Task prompt »
Repeat exactly, and only, the lines below starting at the line that contains "inscriptions au challenge" and ending at the line that contains "vos affaires.", inclusive of both.

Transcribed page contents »
=======

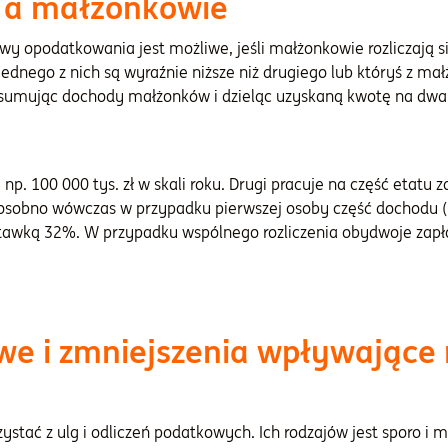
 a małżonkowie
y opodatkowania jest możliwe, jeśli małżonkowie rozliczają s
i jednego z nich są wyraźnie niższe niż drugiego lub któryś z m
ę sumując dochody małżonków i dzieląc uzyskaną kwotę na dwa
p. 100 000 tys. zł w skali roku. Drugi pracuje na część etatu 
y się osobno wówczas w przypadku pierwszej osoby część dochodu
tawką 32%. W przypadku wspólnego rozliczenia obydwoje zapł
we i zmniejszenia wpływające
ystać z ulg i odliczeń podatkowych. Ich rodzajów jest sporo i 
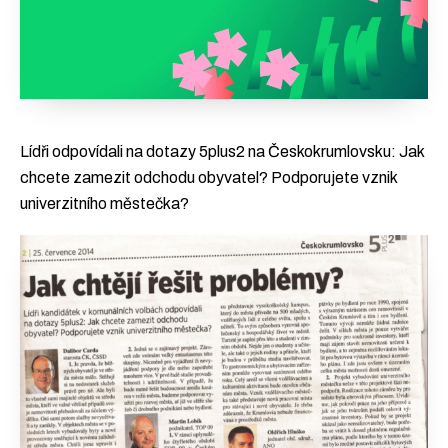
Zapojte se
Podpořte nás darem
Lídři odpovídali na dotazy 5plus2 na Českokrumlovsku: Jak
chcete zamezit odchodu obyvatel? Podporujete vznik
univerzitního městečka?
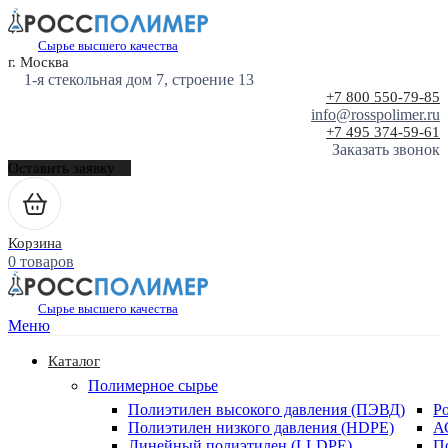
Сырье высшего качества
г. Москва
1-я стекольная дом 7, строение 13
+7 800 550-79-85
info@rosspolimer.ru
+7 495 374-59-61
Заказать звонок
Оставить заявку
Корзина
0 товаров
Сырье высшего качества
Меню
Каталог
Полимерное сырье
Полиэтилен высокого давления (ПЭВД)
Р
Полиэтилен низкого давления (HDPE)
А
Линейный полиэтилен (LLDPE)
П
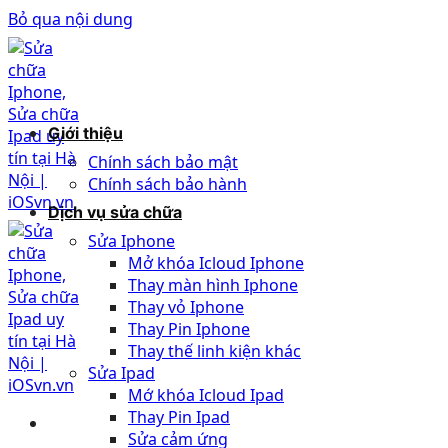
Bỏ qua nội dung
Giới thiệu
Chính sách bảo mật
Chính sách bảo hành
Dịch vụ sửa chữa
Sửa Iphone
Mở khóa Icloud Iphone
Thay màn hình Iphone
Thay vỏ Iphone
Thay Pin Iphone
Thay thế linh kiện khác
Sửa Ipad
Mớ khóa Icloud Ipad
Thay Pin Ipad
Sửa cảm ứng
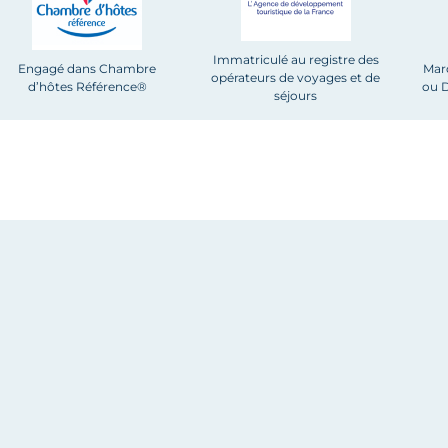
Immatriculé au registre des
Engagé dans Chambre
Mar
opérateurs de voyages et de
d’hôtes Référence®
ou D
séjours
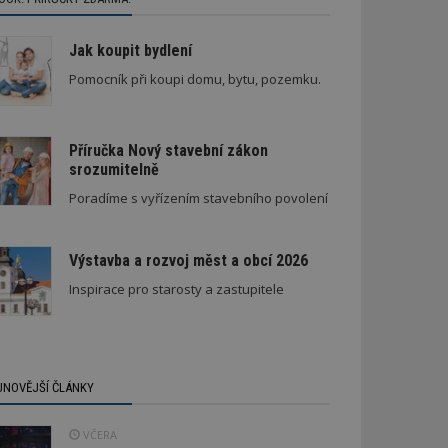
Jak koupit bydlení
Pomocník při koupi domu, bytu, pozemku.
Příručka Nový stavební zákon
srozumitelně
Poradíme s vyřízením stavebního povolení
Výstavba a rozvoj měst a obcí 2026
Inspirace pro starosty a zastupitele
JNOVĚJŠÍ ČLÁNKY
VČERA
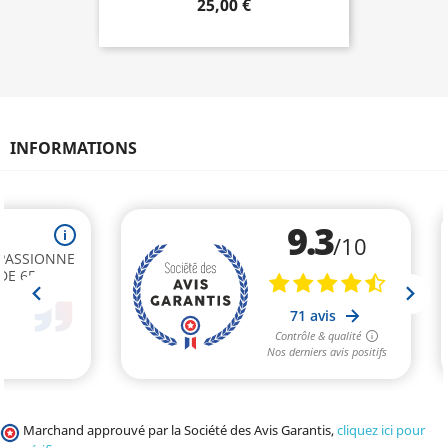
25,00 €
INFORMATIONS
Marchand approuvé par la Société des Avis Garantis,
cliquez ici pour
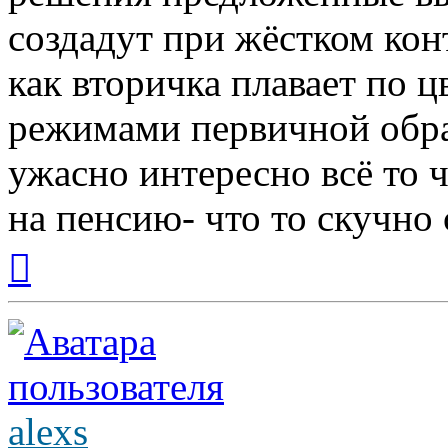
создадут при жёстком кон
как вторичка плавает по ц
режимами первичной обр
ужасно интересно всё то ч
на пенсию- что то скучно с
Вернуться
к
началу
alexs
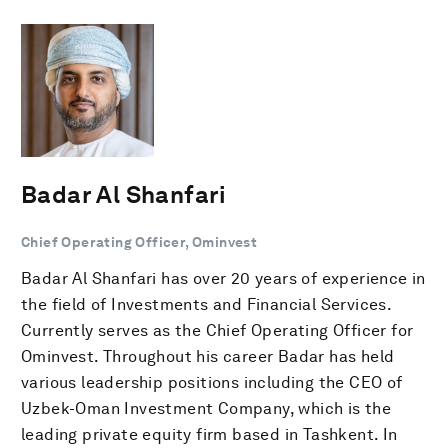
Badar Al Shanfari
Chief Operating Officer, Ominvest
Badar Al Shanfari has over 20 years of experience in
the field of Investments and Financial Services.
Currently serves as the Chief Operating Officer for
Ominvest. Throughout his career Badar has held
various leadership positions including the CEO of
Uzbek-Oman Investment Company, which is the
leading private equity firm based in Tashkent. In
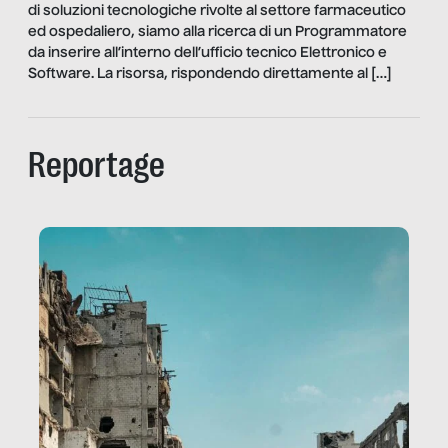
di soluzioni tecnologiche rivolte al settore farmaceutico
ed ospedaliero, siamo alla ricerca di un Programmatore
da inserire all’interno dell’ufficio tecnico Elettronico e
Software. La risorsa, rispondendo direttamente al […]
Reportage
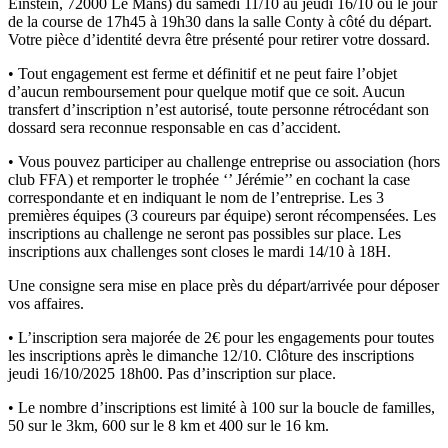
Einstein, 72000 Le Mans) du samedi 11/10 au jeudi 16/10 ou le jour
de la course de 17h45 à 19h30 dans la salle Conty à côté du départ.
Votre pièce d’identité devra être présenté pour retirer votre dossard.
• Tout engagement est ferme et définitif et ne peut faire l’objet
d’aucun remboursement pour quelque motif que ce soit. Aucun
transfert d’inscription n’est autorisé, toute personne rétrocédant son
dossard sera reconnue responsable en cas d’accident.
• Vous pouvez participer au challenge entreprise ou association (hors
club FFA) et remporter le trophée ‘’ Jérémie’’ en cochant la case
correspondante et en indiquant le nom de l’entreprise. Les 3
premières équipes (3 coureurs par équipe) seront récompensées. Les
inscriptions au challenge ne seront pas possibles sur place. Les
inscriptions aux challenges sont closes le mardi 14/10 à 18H.
Une consigne sera mise en place près du départ/arrivée pour déposer
vos affaires.
• L’inscription sera majorée de 2€ pour les engagements pour toutes
les inscriptions après le dimanche 12/10. Clôture des inscriptions
jeudi 16/10/2025 18h00. Pas d’inscription sur place.
• Le nombre d’inscriptions est limité à 100 sur la boucle de familles,
50 sur le 3km, 600 sur le 8 km et 400 sur le 16 km.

=======

Written response »
inscriptions au challenge ne seront pas possibles sur place. Les
inscriptions aux challenges sont closes le mardi 14/10 à 18H.
Une consigne sera mise en place près du départ/arrivée pour déposer
vos affaires.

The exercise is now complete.